Sen. John Kerry is wading into a fierce national debate next week by holding hearings on the future of newspapers. In a letter to the "Boston Globe family," Kerry wrote about his determination to help save newspapers. Excerpts of the letter were released by the Globe today.
"America's newspapers are struggling to survive and while there will be serious consequences in terms of the lives and financial security of the employees involved, including hundreds at the Globe, there will also be serious consequences for our democracy where diversity of opinion and strong debate are paramount"
This isn't the first attempt by the government to help restructure the newspaper industry. Sen. Ben Cardin (D-Maryland) introduced legislation in March to make media companies into non-profit organizations to ensure survival.
In recent months, the Seattle Post-Intelligencer, the Rocky Mountain News, the Baltimore Examiner and the San Francisco Chronicle, among others, have either ceased daily publication or announced that they may have to stop publishing. A number of other publications, including newspapers owned by the Tribune Company, owners of The Baltimore Sun, have filed for bankruptcy or have had to institute severe cutbacks that have impacted news coverage.

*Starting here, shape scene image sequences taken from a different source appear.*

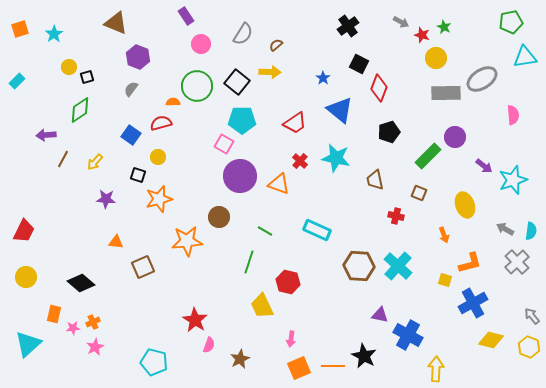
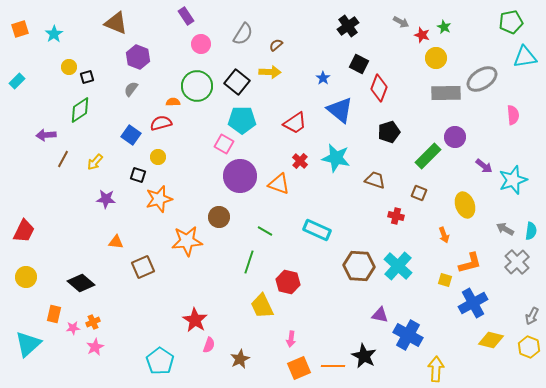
brown trapezoid at (375, 180): rotated 120 degrees clockwise
gray arrow at (532, 316): rotated 114 degrees counterclockwise
cyan pentagon at (154, 362): moved 6 px right, 1 px up; rotated 20 degrees clockwise
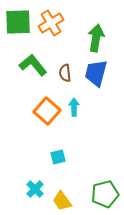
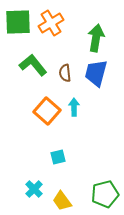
cyan cross: moved 1 px left
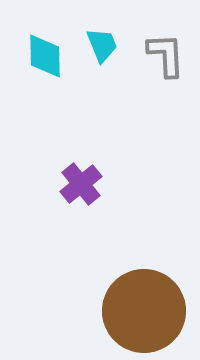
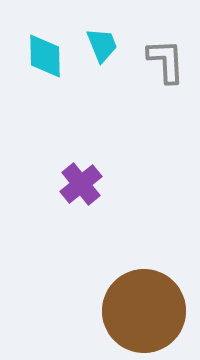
gray L-shape: moved 6 px down
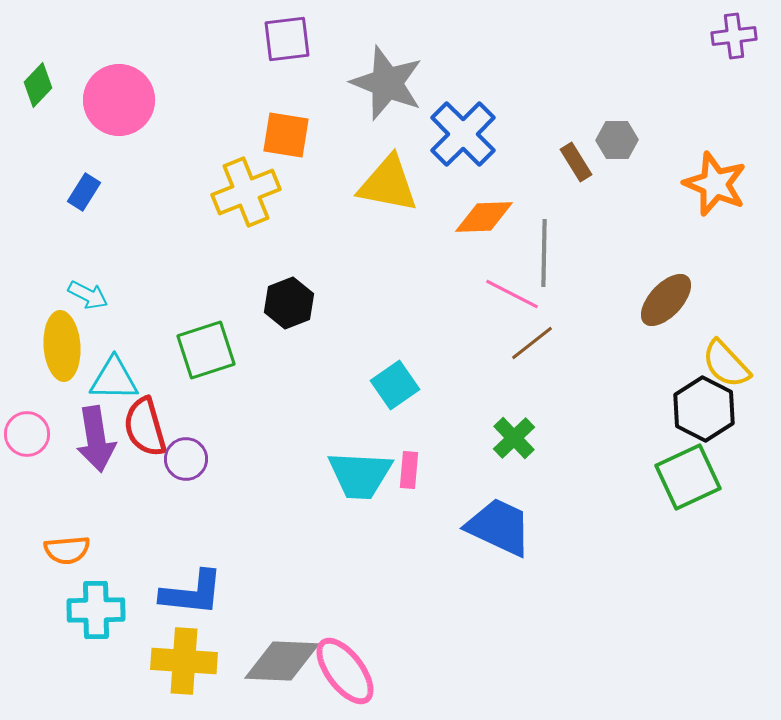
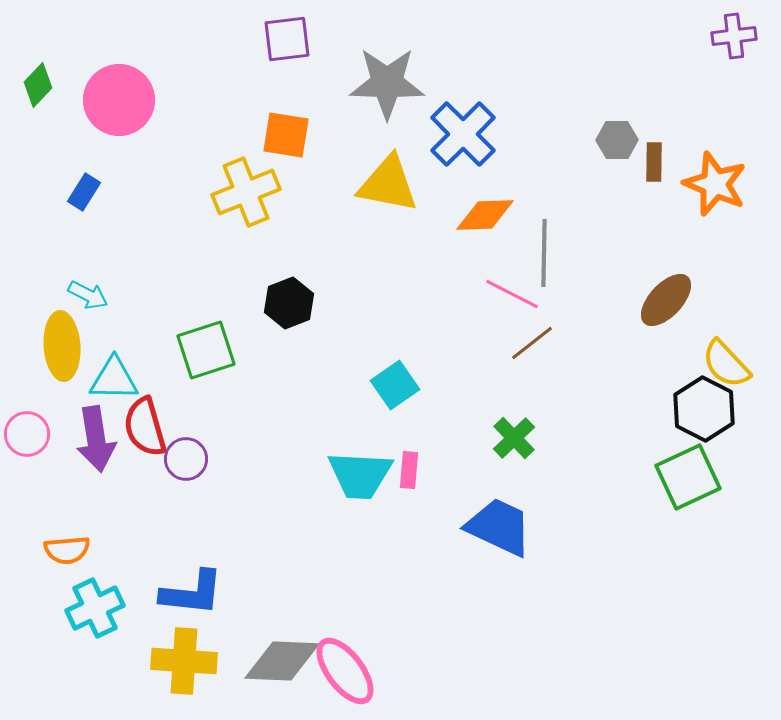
gray star at (387, 83): rotated 20 degrees counterclockwise
brown rectangle at (576, 162): moved 78 px right; rotated 33 degrees clockwise
orange diamond at (484, 217): moved 1 px right, 2 px up
cyan cross at (96, 610): moved 1 px left, 2 px up; rotated 24 degrees counterclockwise
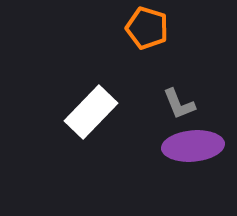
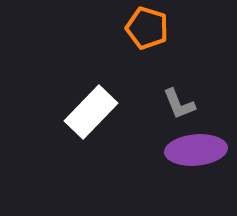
purple ellipse: moved 3 px right, 4 px down
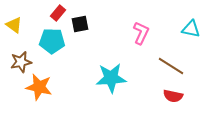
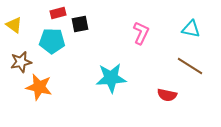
red rectangle: rotated 35 degrees clockwise
brown line: moved 19 px right
red semicircle: moved 6 px left, 1 px up
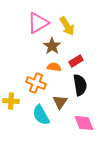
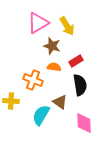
brown star: rotated 18 degrees counterclockwise
orange cross: moved 3 px left, 3 px up
brown triangle: rotated 28 degrees counterclockwise
cyan semicircle: rotated 60 degrees clockwise
pink diamond: rotated 20 degrees clockwise
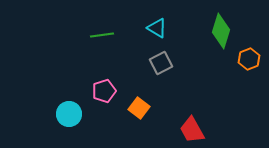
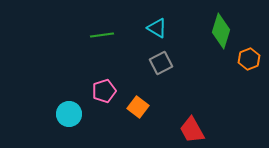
orange square: moved 1 px left, 1 px up
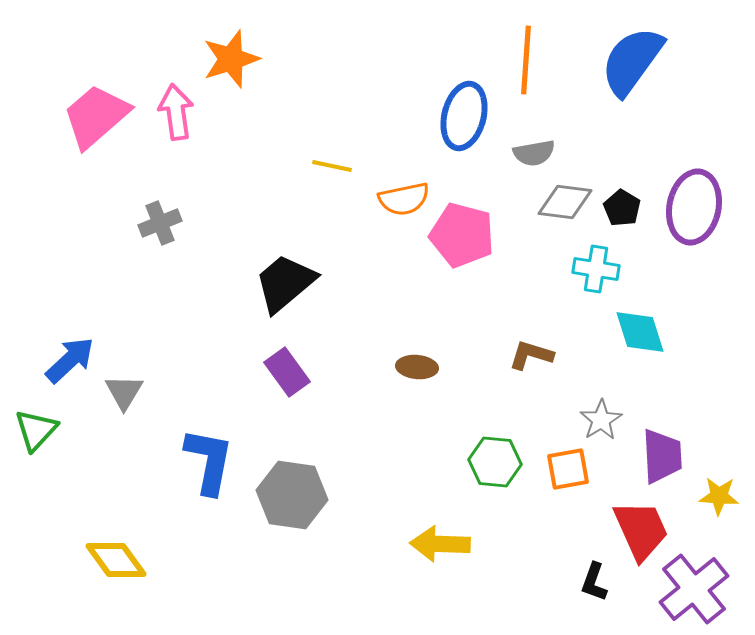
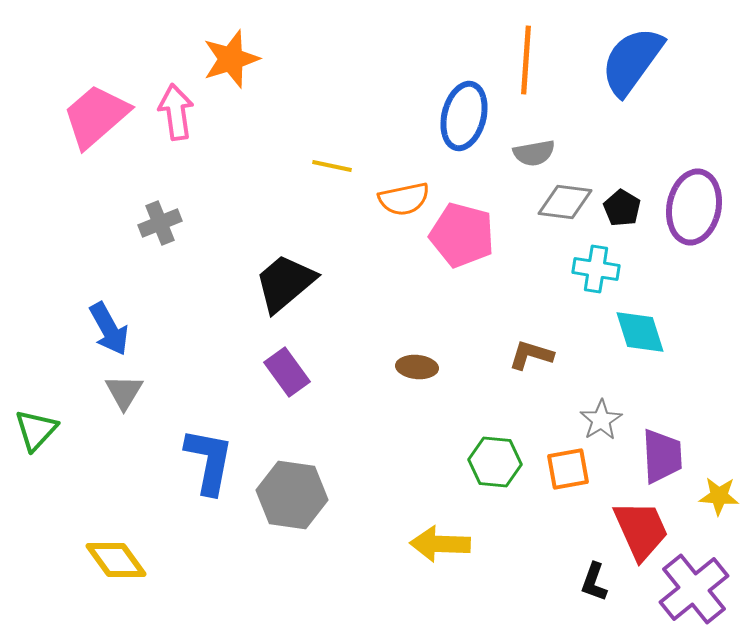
blue arrow: moved 39 px right, 31 px up; rotated 104 degrees clockwise
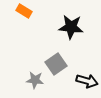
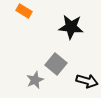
gray square: rotated 15 degrees counterclockwise
gray star: rotated 30 degrees counterclockwise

The Newspaper Revitalization Act would allow newspapers to operate as non-profits, if they choose, under 501(c)(3) status for educational purposes, similar to public broadcasting. Under this arrangement, newspapers would not be allowed to make political endorsements, but would be allowed to freely report on all issues, including political campaigns. Advertising and subscription revenue would be tax exempt and contributions to support coverage or operations could be tax deductible.
Kerry chairs the Senate Commerce Subcommittee on Communications, Technology, and the Internet. His letter to the Globe family comes on the heels of recent threats by parent company The New York Times to shut down the Boston paper. On April 3rd, the Times reported it was considering an end to the paper:
The company is looking for $20 million in savings from The Globe, which has already gone through several rounds of deep cost-cutting and staff reductions. The company does not report figures by newspaper, but executives have acknowledged that the Globe lost tens of millions of dollars last year.
Note: The Boston Globe originally reported the Kerry hearings would be held on April 30. Kerry's office informs us that they actually begin on May 6.